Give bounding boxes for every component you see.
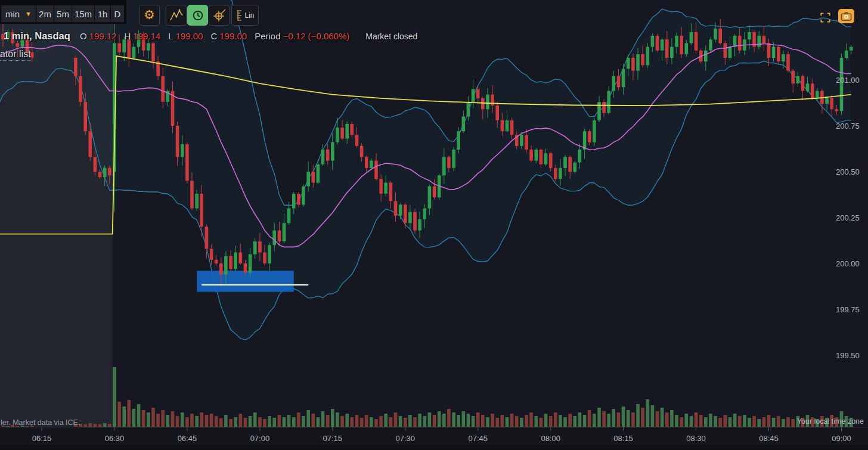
timeframe-5m[interactable]: 5m — [54, 5, 72, 22]
linear-scale-label: Lin — [244, 11, 254, 20]
price-chart-canvas[interactable]: 06:1506:3006:4507:0007:1507:3007:4508:00… — [0, 0, 868, 450]
open-label: O — [80, 31, 87, 41]
interval-label: min — [5, 9, 20, 19]
timezone-link[interactable]: Your local time zone — [797, 417, 864, 426]
high-value: 199.14 — [133, 31, 160, 41]
chevron-down-icon: ▼ — [25, 10, 32, 17]
symbol-title: 1 min, Nasdaq — [4, 30, 70, 42]
time-axis[interactable] — [0, 427, 868, 450]
close-label: C — [210, 31, 217, 41]
timeframe-15m[interactable]: 15m — [72, 5, 94, 22]
trading-chart-window: 06:1506:3006:4507:0007:1507:3007:4508:00… — [0, 0, 868, 450]
fullscreen-brackets-icon — [820, 12, 831, 23]
timeframe-1h[interactable]: 1h — [95, 5, 110, 22]
indicator-list-link[interactable]: ator list — [0, 49, 31, 61]
high-label: H — [124, 31, 131, 41]
ruler-icon — [235, 9, 243, 22]
market-status: Market closed — [365, 32, 417, 41]
open-value: 199.12 — [89, 31, 117, 41]
symbol-legend: 1 min, Nasdaq O 199.12 H 199.14 L 199.00… — [4, 30, 417, 42]
crosshair-target-icon — [212, 8, 227, 23]
zigzag-indicator-icon — [169, 8, 184, 23]
linear-scale-button[interactable]: Lin — [231, 5, 259, 26]
timeframe-1d[interactable]: D — [111, 5, 124, 22]
fullscreen-button[interactable] — [818, 10, 832, 24]
market-data-attribution[interactable]: ler. Market data via ICE. — [1, 418, 80, 427]
camera-icon — [840, 11, 852, 21]
period-change-value: −0.12 (−0.060%) — [283, 31, 350, 41]
timeframe-2m[interactable]: 2m — [36, 5, 54, 22]
low-label: L — [168, 31, 173, 41]
timeframe-toolbar: min ▼ 2m 5m 15m 1h D — [0, 0, 126, 24]
session-clock-button[interactable] — [187, 5, 208, 26]
period-label: Period — [255, 31, 280, 41]
gear-icon: ⚙ — [144, 9, 155, 21]
clock-icon — [191, 9, 204, 22]
low-value: 199.00 — [176, 31, 203, 41]
indicator-button[interactable] — [166, 5, 187, 26]
close-value: 199.00 — [219, 31, 247, 41]
settings-button[interactable]: ⚙ — [139, 5, 160, 26]
price-axis[interactable] — [833, 0, 868, 427]
crosshair-target-button[interactable] — [209, 5, 230, 26]
screenshot-button[interactable] — [838, 9, 854, 23]
interval-dropdown[interactable]: min ▼ — [1, 5, 36, 22]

▶ **The task**
Extract the full listing above verbatim; pictures are to be left out of the copy.

▶ **Exercise solution**
Give bounding boxes for every component you see.
timeframe-5m[interactable]: 5m — [54, 5, 72, 22]
linear-scale-label: Lin — [244, 11, 254, 20]
price-chart-canvas[interactable]: 06:1506:3006:4507:0007:1507:3007:4508:00… — [0, 0, 868, 450]
open-label: O — [80, 31, 87, 41]
interval-label: min — [5, 9, 20, 19]
timezone-link[interactable]: Your local time zone — [797, 417, 864, 426]
high-value: 199.14 — [133, 31, 160, 41]
chevron-down-icon: ▼ — [25, 10, 32, 17]
symbol-title: 1 min, Nasdaq — [4, 30, 70, 42]
time-axis[interactable] — [0, 427, 868, 450]
close-label: C — [210, 31, 217, 41]
timeframe-15m[interactable]: 15m — [72, 5, 94, 22]
trading-chart-window: 06:1506:3006:4507:0007:1507:3007:4508:00… — [0, 0, 868, 450]
fullscreen-brackets-icon — [820, 12, 831, 23]
timeframe-1h[interactable]: 1h — [95, 5, 110, 22]
indicator-list-link[interactable]: ator list — [0, 49, 31, 61]
high-label: H — [124, 31, 131, 41]
ruler-icon — [235, 9, 243, 22]
market-status: Market closed — [365, 32, 417, 41]
open-value: 199.12 — [89, 31, 117, 41]
symbol-legend: 1 min, Nasdaq O 199.12 H 199.14 L 199.00… — [4, 30, 417, 42]
crosshair-target-icon — [212, 8, 227, 23]
zigzag-indicator-icon — [169, 8, 184, 23]
linear-scale-button[interactable]: Lin — [231, 5, 259, 26]
timeframe-1d[interactable]: D — [111, 5, 124, 22]
fullscreen-button[interactable] — [818, 10, 832, 24]
market-data-attribution[interactable]: ler. Market data via ICE. — [1, 418, 80, 427]
camera-icon — [840, 11, 852, 21]
period-change-value: −0.12 (−0.060%) — [283, 31, 350, 41]
timeframe-2m[interactable]: 2m — [36, 5, 54, 22]
low-label: L — [168, 31, 173, 41]
timeframe-toolbar: min ▼ 2m 5m 15m 1h D — [0, 0, 126, 24]
session-clock-button[interactable] — [187, 5, 208, 26]
period-label: Period — [255, 31, 280, 41]
gear-icon: ⚙ — [144, 9, 155, 21]
clock-icon — [191, 9, 204, 22]
low-value: 199.00 — [176, 31, 203, 41]
indicator-button[interactable] — [166, 5, 187, 26]
close-value: 199.00 — [219, 31, 247, 41]
settings-button[interactable]: ⚙ — [139, 5, 160, 26]
price-axis[interactable] — [833, 0, 868, 427]
crosshair-target-button[interactable] — [209, 5, 230, 26]
screenshot-button[interactable] — [838, 9, 854, 23]
interval-dropdown[interactable]: min ▼ — [1, 5, 36, 22]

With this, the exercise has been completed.